The Financial Conduct Authority has raised concerns that financially illiterate, older men are most likely to refuse robo-advice even though this group has a high chance of sitting within the advice gap.
In an insight article, published on its website on Thursday morning, the UK regulator outlined research it conducted with 1,800 individuals representative of the population that presented participants with advice from an algorithm.
In 57% of cases the robo advice was rejected and this varied little depending on the quality of advice presented.
But variations did occur depending on the demographics of those involved with polarisation at the extremes, whereby 30% of respondents refused every piece of advice recommended by an algorithm.
‘Older, male and less financially literate’

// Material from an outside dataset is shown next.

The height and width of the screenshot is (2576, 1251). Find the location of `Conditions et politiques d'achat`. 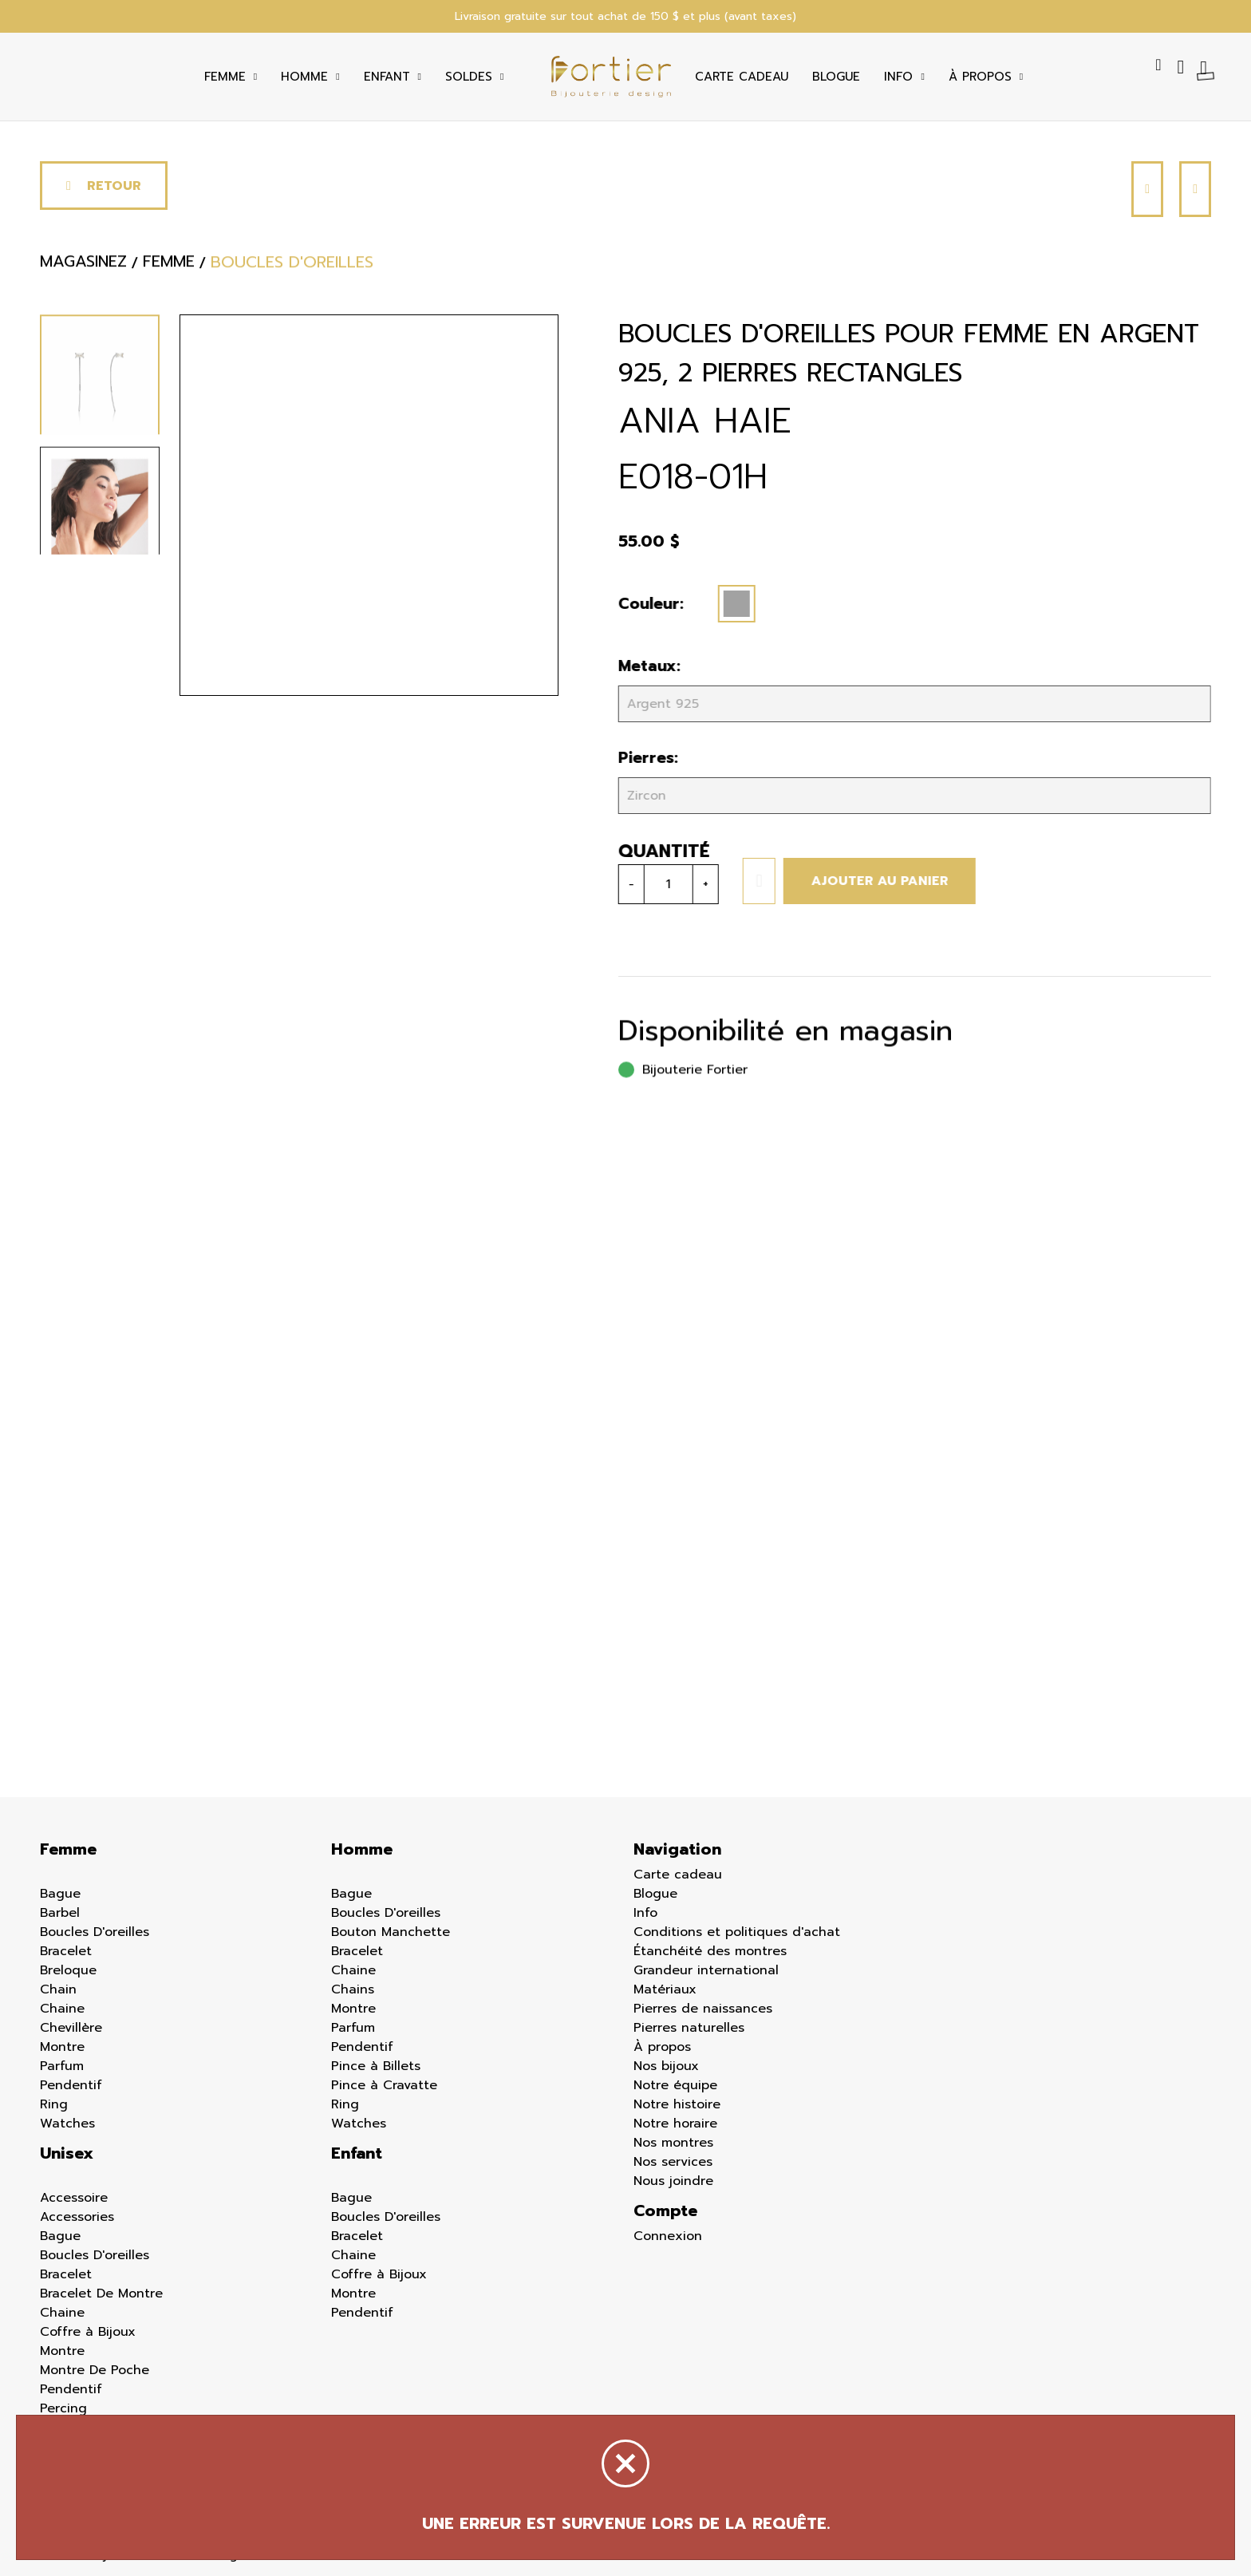

Conditions et politiques d'achat is located at coordinates (736, 1932).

The FCA labelled this group a “hard-core of refusers” and said they tended to be “older, male and less financially literate”.
The insight article said: “Older consumers may be facing some of the most important financial choices of their life – how to use their pension freedoms, whether to opt out of certain pension schemes, consolidate pension pots and perhaps plan for possible social care. They also have the smallest opportunity for correcting any poor judgements.

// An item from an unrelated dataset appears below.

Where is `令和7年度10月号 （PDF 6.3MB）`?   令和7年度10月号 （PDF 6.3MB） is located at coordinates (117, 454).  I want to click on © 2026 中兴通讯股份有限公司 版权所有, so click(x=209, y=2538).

“The costs of mistakes among this group are high both for themselves and for wider society. Proponents might be hoping that this is a group where robo advice can offer broad and affordable solutions. But it may also be the group where robo advice will face the most resistance.”
Similarly, 10% of respondents accepted every piece of advice offered up by the algorithm regardless of quality.
One of the strongest predictors for whether a person was likely to accept the robo advice was based on their general level of trust for large corporations. Those with high trust in large corporations accepted robo advice in 70% of cases. Those with low trust in corporations accepted robo advice only in 35% of cases.
Women and people up to the age of 34 were also more likely to trust robo advice.
FCA jokes that men don’t like asking for directions
The bulk of people who rejected robo advice were most likely to turn to an adviser as an alternative, according to the FCA research.
This was selected in 72% cases with women more likely to choose this preference. Friends and family was the next most popular option, chosen by 21% of respondents, who were more likely to be young, of lower socio-economic status, less trusting of banks and have lower financial literacy.
Although only 7% of robo-rejecters said they would prefer to rely on their own judgement, this group had a “distinct” demographic, according to the FCA, being more likely to be male and middle-aged, have trust in banks and have higher financial literacy.
“It is hard to draw any clear conclusion from this – aside from making the obvious joke that middle-aged men don’t like asking for directions,” the article said, but the FCA pointed out that “higher financial literacy may not be the same as sufficient financial literacy, and that a little knowledge can be a dangerous thing if it leads to over-confidence”.
A long way to go before robo-advice is embraced
The article concluded that while there is a generational component to robo-advice pick-up, there are other factors such as basic trust in financial corporations, socio-economic status and consumers’ trust in their own judgement or that of their friends and relatives.
“There is clearly huge potential for robo advice to become a major part of the financial landscape, offering great advantages in cost and convenience for many consumers, liberating us from much of the hard work of tough decisions and potentially saving us from cognitive biases and limitations that may lead us astray in complex scenarios,” the article said.
“What is less clear is whether it can solve the advice gap in the foreseeable future and whether ultimately those who may need decision support most will have faith in the algorithms of the future.”